- _PROBLEM_:
Search each line of the data for the word "this"; copy every line where it is found.

***** DATASET EXCERPTS *****

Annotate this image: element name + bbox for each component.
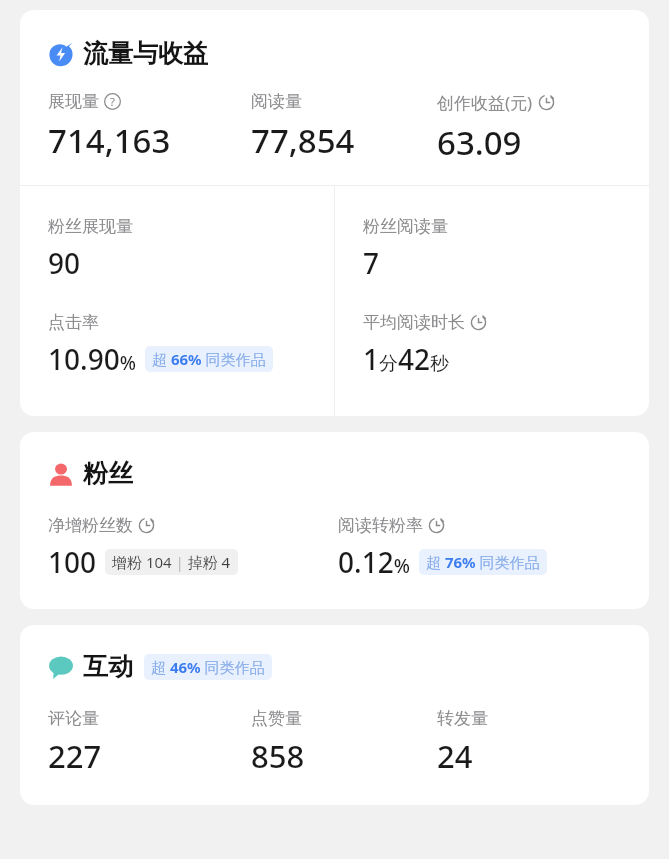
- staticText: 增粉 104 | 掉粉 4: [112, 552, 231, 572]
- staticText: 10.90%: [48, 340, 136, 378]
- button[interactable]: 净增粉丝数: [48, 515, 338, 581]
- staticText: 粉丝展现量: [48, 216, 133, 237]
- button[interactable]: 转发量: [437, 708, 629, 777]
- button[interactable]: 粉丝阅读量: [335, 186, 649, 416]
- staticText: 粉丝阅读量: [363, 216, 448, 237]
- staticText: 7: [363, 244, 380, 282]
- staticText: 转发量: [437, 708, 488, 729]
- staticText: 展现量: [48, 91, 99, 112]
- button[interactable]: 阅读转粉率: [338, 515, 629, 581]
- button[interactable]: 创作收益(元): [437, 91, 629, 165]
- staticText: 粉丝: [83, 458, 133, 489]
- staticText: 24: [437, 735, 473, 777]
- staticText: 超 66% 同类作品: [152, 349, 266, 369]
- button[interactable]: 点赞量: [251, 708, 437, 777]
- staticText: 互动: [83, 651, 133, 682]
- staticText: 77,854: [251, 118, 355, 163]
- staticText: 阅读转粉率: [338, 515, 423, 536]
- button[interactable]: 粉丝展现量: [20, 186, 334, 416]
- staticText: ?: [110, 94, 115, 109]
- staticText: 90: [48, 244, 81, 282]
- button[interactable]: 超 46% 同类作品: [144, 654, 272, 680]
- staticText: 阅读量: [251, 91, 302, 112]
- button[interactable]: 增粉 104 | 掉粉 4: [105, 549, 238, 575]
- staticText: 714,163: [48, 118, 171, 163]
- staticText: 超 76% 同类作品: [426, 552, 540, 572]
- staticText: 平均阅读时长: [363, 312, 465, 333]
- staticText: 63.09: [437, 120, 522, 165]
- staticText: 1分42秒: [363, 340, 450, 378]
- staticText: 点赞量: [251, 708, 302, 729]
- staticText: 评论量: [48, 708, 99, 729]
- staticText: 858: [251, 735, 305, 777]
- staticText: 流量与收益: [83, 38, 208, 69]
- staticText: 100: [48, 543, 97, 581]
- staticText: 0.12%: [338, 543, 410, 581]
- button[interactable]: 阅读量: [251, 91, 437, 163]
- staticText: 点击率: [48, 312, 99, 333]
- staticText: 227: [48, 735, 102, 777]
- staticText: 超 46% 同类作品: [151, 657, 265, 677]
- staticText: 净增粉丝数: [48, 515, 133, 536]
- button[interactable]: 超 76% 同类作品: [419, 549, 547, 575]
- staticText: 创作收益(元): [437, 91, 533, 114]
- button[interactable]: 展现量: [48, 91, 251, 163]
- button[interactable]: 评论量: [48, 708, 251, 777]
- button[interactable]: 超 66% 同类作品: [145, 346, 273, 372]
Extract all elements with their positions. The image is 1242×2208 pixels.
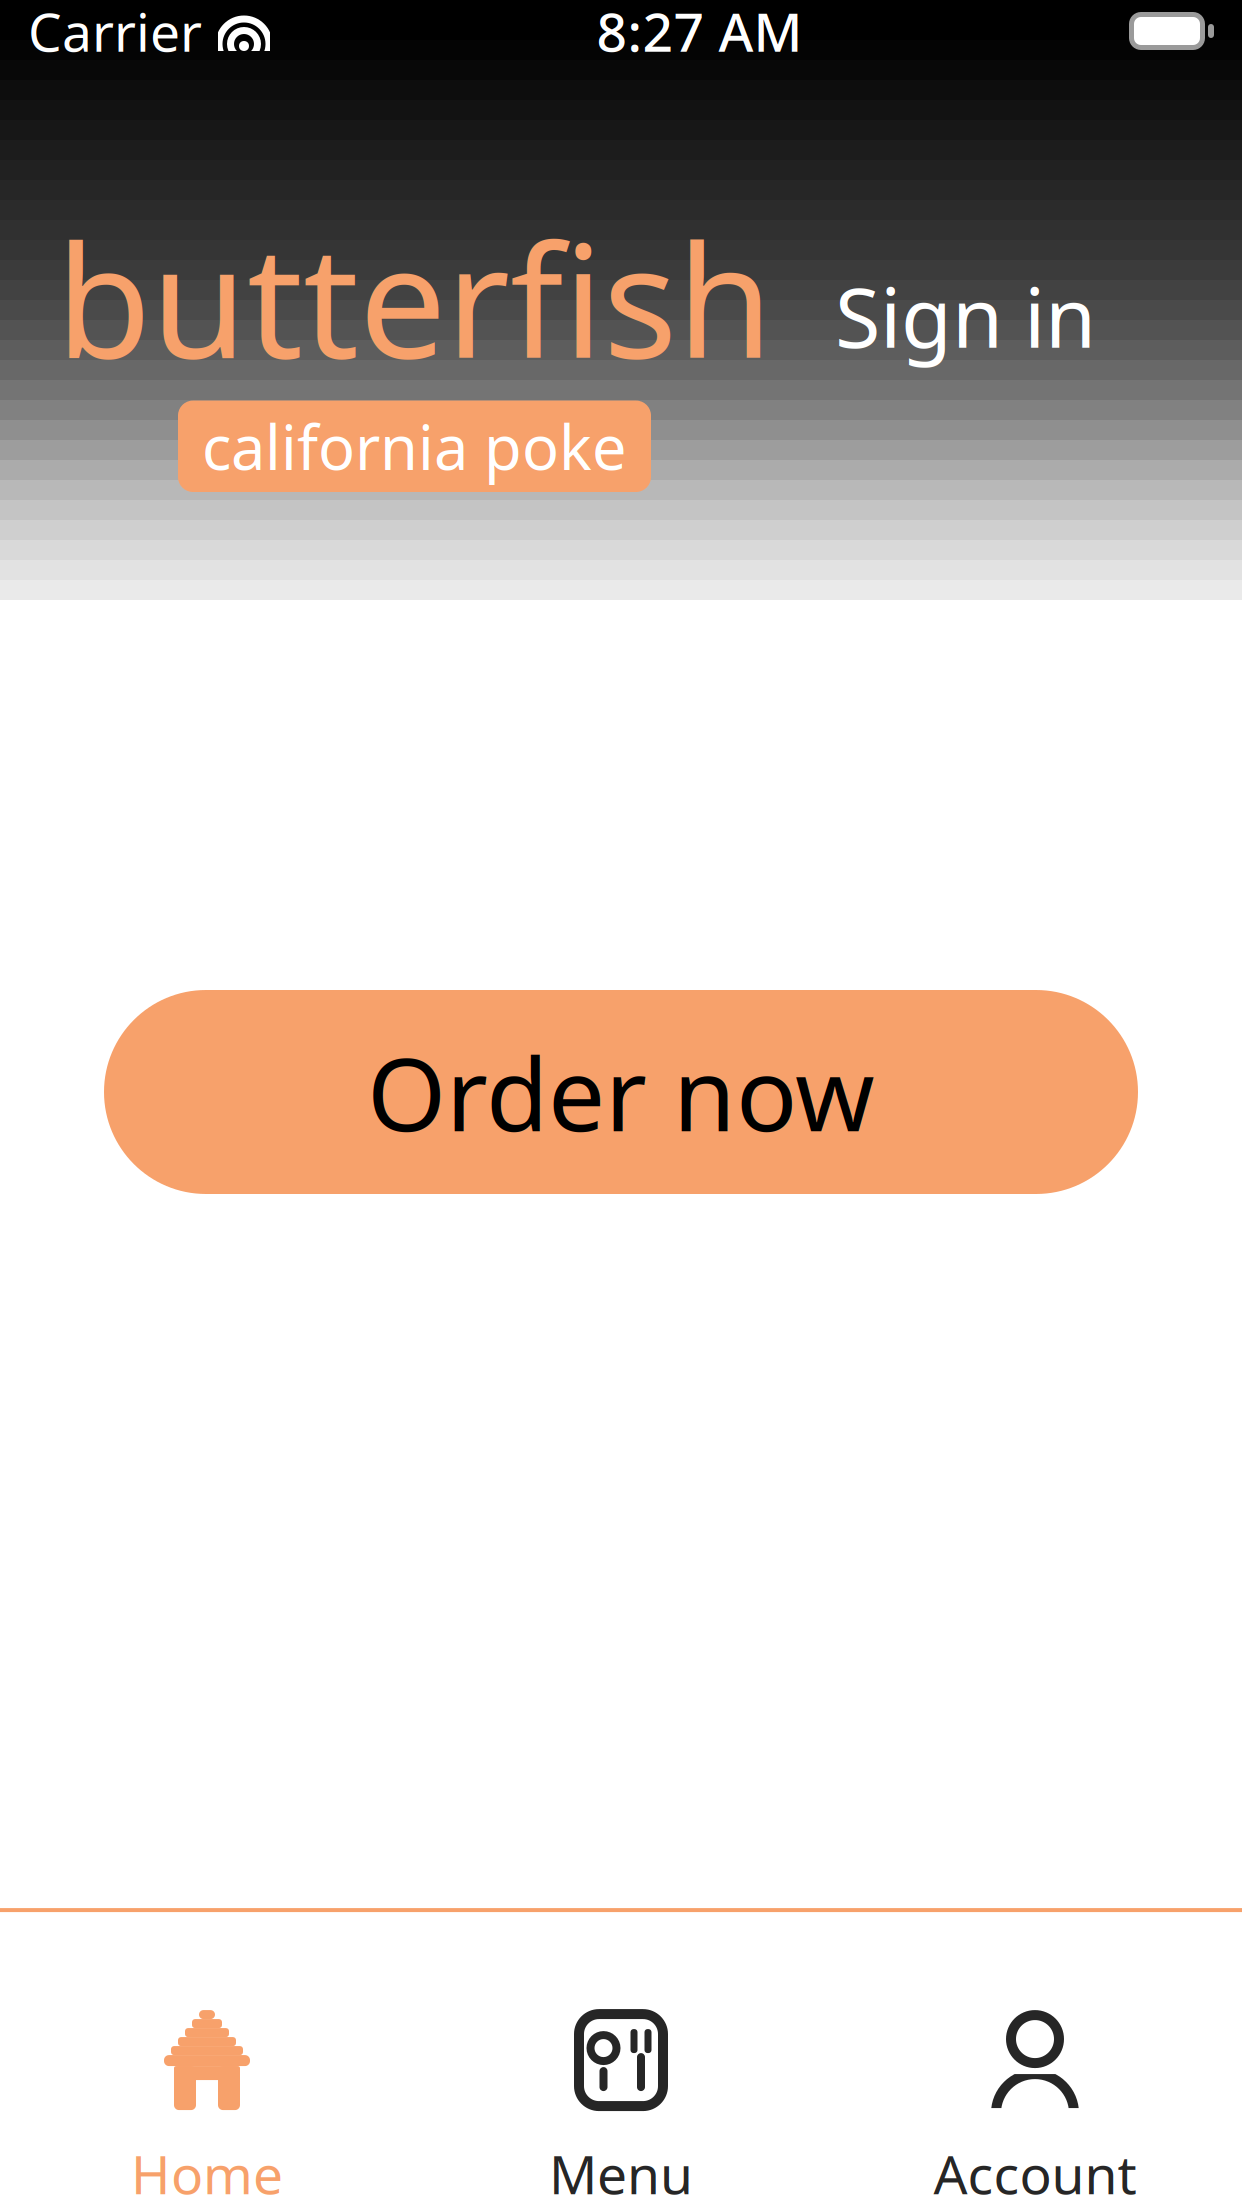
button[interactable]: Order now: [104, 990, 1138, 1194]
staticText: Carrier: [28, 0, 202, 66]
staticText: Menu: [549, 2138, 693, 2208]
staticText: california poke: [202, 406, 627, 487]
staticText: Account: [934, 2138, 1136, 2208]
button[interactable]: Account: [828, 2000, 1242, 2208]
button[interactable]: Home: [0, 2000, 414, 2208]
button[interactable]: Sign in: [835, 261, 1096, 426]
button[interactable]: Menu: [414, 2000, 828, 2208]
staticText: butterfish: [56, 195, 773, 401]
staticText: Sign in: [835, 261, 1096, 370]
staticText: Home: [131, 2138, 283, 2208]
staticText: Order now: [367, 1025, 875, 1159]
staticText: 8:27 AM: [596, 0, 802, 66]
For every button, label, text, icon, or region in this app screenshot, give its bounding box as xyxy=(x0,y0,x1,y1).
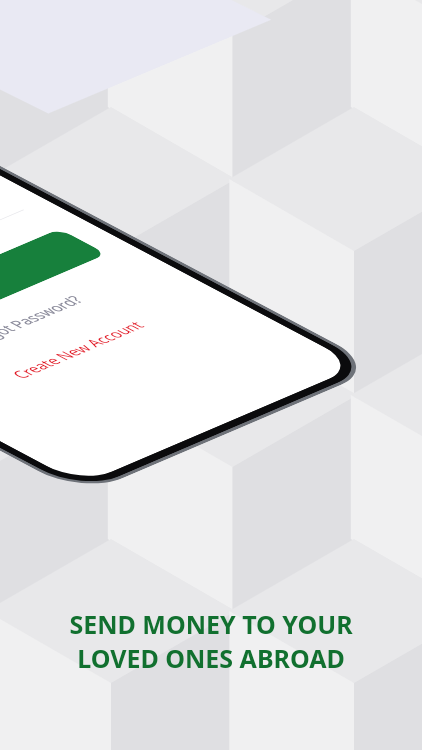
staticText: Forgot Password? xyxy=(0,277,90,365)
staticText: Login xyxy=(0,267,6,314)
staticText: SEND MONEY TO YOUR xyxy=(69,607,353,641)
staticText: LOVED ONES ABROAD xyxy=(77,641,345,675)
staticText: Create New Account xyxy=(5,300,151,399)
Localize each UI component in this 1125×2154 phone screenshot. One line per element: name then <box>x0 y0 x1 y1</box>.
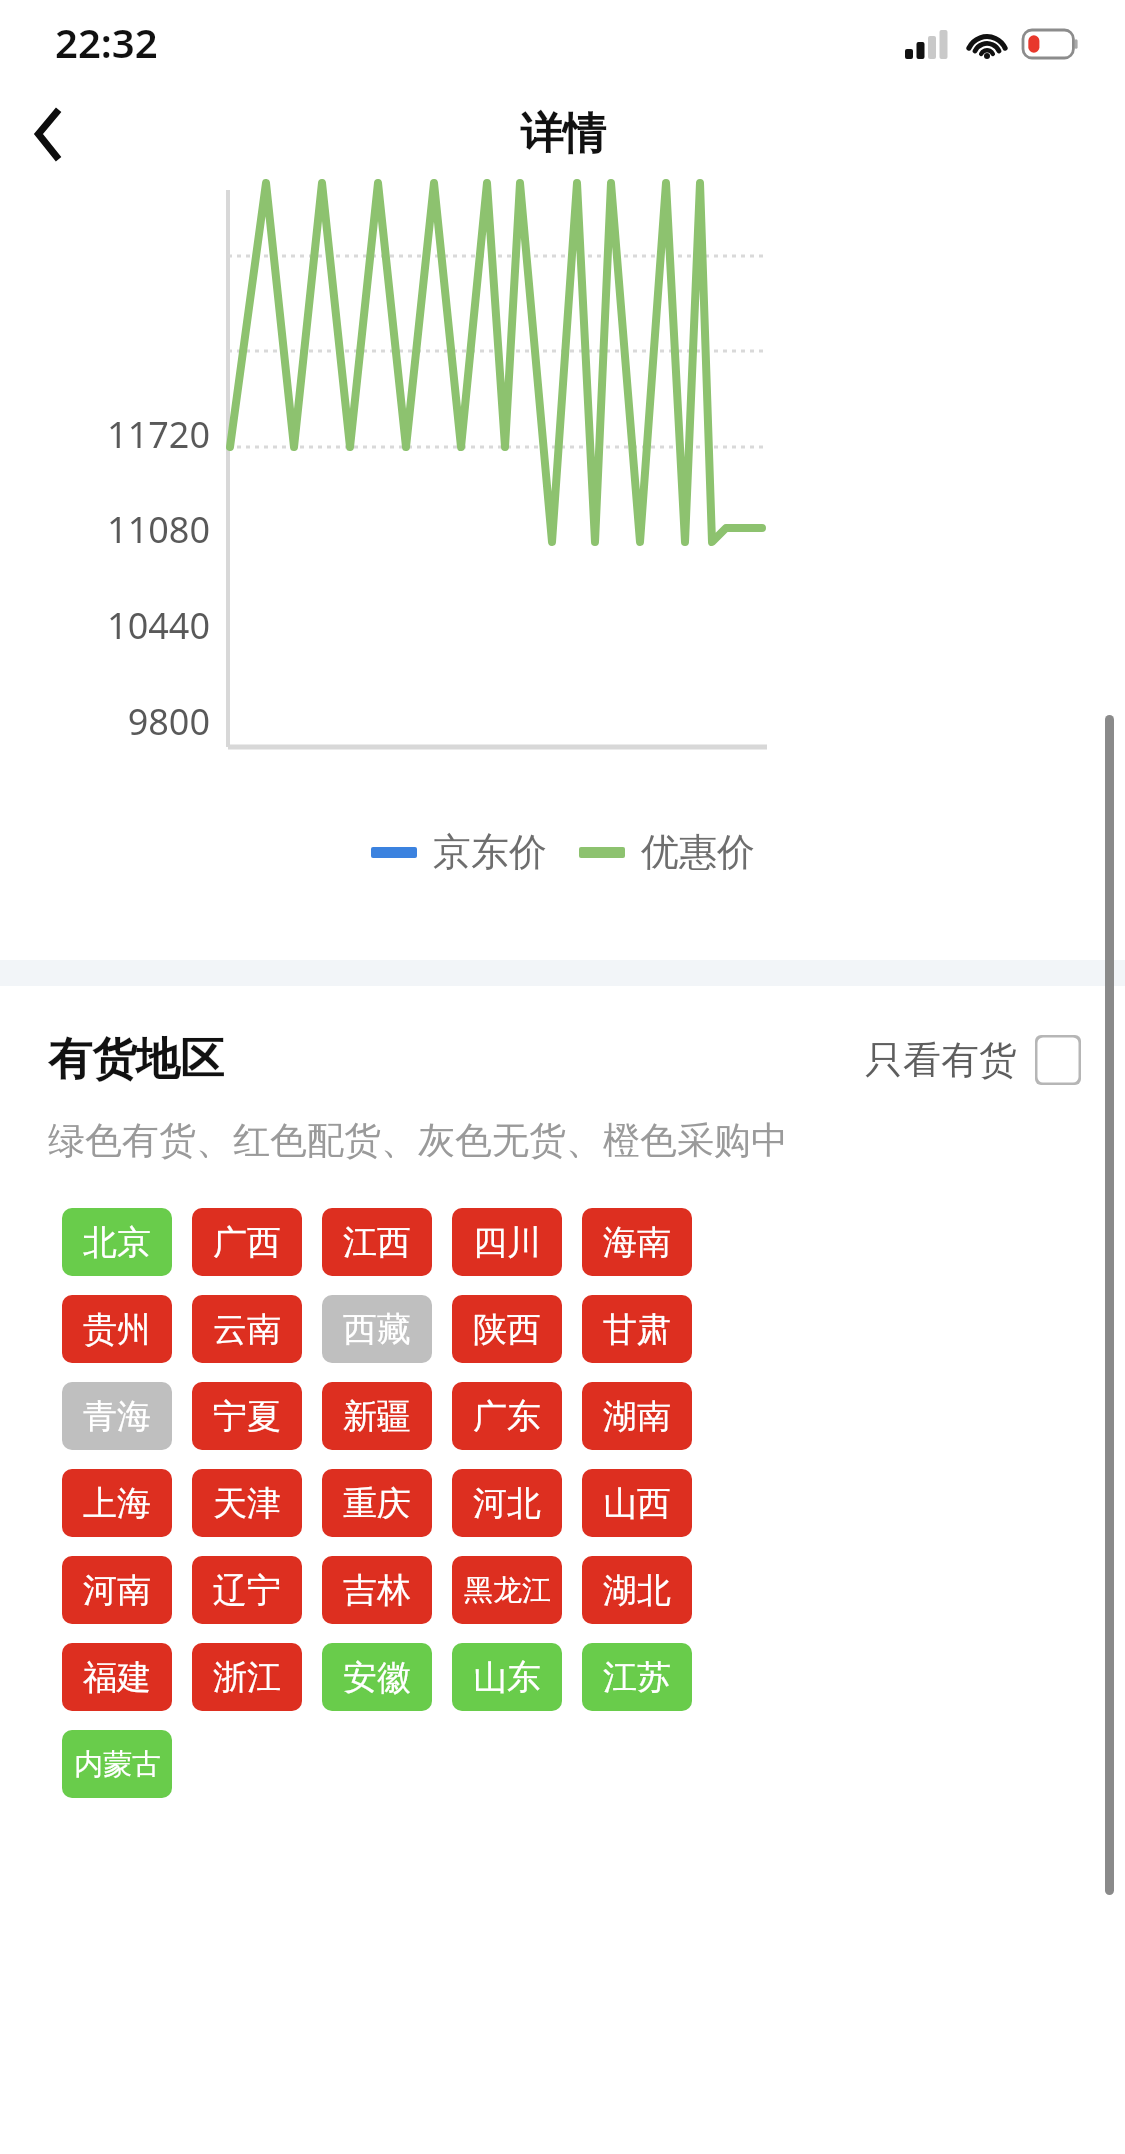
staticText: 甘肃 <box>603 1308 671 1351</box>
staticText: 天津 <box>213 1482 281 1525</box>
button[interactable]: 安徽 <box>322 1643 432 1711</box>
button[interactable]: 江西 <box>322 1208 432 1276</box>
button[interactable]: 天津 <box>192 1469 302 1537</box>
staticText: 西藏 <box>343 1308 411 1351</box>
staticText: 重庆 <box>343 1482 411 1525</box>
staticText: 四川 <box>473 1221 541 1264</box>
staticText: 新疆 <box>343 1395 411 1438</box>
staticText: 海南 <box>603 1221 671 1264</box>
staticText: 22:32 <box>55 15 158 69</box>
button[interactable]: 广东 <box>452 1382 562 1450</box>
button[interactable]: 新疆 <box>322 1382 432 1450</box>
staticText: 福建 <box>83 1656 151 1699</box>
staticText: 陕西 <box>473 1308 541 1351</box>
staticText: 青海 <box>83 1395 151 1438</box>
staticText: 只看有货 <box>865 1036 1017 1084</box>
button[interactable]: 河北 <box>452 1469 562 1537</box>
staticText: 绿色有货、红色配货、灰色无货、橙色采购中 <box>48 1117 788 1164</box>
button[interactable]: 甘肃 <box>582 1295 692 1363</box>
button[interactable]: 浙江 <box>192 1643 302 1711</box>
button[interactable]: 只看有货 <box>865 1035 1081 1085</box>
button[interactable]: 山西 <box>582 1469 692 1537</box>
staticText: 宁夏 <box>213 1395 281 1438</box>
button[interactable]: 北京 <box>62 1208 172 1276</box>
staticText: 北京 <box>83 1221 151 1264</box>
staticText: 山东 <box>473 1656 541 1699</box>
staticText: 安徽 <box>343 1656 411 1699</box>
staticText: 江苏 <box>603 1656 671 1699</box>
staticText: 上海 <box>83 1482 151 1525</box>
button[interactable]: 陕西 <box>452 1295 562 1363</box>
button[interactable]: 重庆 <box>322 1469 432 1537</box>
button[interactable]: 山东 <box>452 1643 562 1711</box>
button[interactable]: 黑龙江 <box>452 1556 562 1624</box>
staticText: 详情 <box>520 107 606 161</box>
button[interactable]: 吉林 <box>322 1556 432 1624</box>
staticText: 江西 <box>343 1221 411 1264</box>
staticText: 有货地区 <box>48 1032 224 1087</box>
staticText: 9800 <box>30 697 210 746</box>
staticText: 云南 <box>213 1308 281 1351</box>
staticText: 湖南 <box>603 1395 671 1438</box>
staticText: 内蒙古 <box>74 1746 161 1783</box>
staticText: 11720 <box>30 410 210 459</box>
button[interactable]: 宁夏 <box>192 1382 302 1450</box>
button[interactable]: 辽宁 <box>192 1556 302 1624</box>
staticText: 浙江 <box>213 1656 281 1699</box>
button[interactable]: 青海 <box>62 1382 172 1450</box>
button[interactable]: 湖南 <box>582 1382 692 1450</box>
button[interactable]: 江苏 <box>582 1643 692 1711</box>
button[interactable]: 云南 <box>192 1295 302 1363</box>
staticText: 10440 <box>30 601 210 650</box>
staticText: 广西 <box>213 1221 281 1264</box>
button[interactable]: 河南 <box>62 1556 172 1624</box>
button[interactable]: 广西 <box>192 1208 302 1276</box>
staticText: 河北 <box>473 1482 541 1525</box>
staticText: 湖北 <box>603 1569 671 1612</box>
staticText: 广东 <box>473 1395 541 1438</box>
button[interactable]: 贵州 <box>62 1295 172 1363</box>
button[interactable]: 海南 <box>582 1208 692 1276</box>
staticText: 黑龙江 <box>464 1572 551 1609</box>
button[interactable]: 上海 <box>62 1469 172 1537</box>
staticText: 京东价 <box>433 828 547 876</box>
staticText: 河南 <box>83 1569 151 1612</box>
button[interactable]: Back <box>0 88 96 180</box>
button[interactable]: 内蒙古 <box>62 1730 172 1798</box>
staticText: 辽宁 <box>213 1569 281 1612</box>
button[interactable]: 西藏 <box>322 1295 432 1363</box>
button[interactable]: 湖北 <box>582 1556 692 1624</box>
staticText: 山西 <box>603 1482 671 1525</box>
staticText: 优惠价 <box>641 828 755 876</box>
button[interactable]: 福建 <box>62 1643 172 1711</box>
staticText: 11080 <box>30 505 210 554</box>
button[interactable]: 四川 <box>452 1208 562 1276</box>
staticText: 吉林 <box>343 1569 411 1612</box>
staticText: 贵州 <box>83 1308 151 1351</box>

*****

- _TASK ANSWER_:
Annotate this image: element name + bbox for each component.
For every button, label, text, icon, or region in this app screenshot, give its bounding box as xyxy=(x0,y0,x1,y1).
Localize each UI component in this 1125×2154 phone screenshot. One line per element: name then <box>x0 y0 x1 y1</box>.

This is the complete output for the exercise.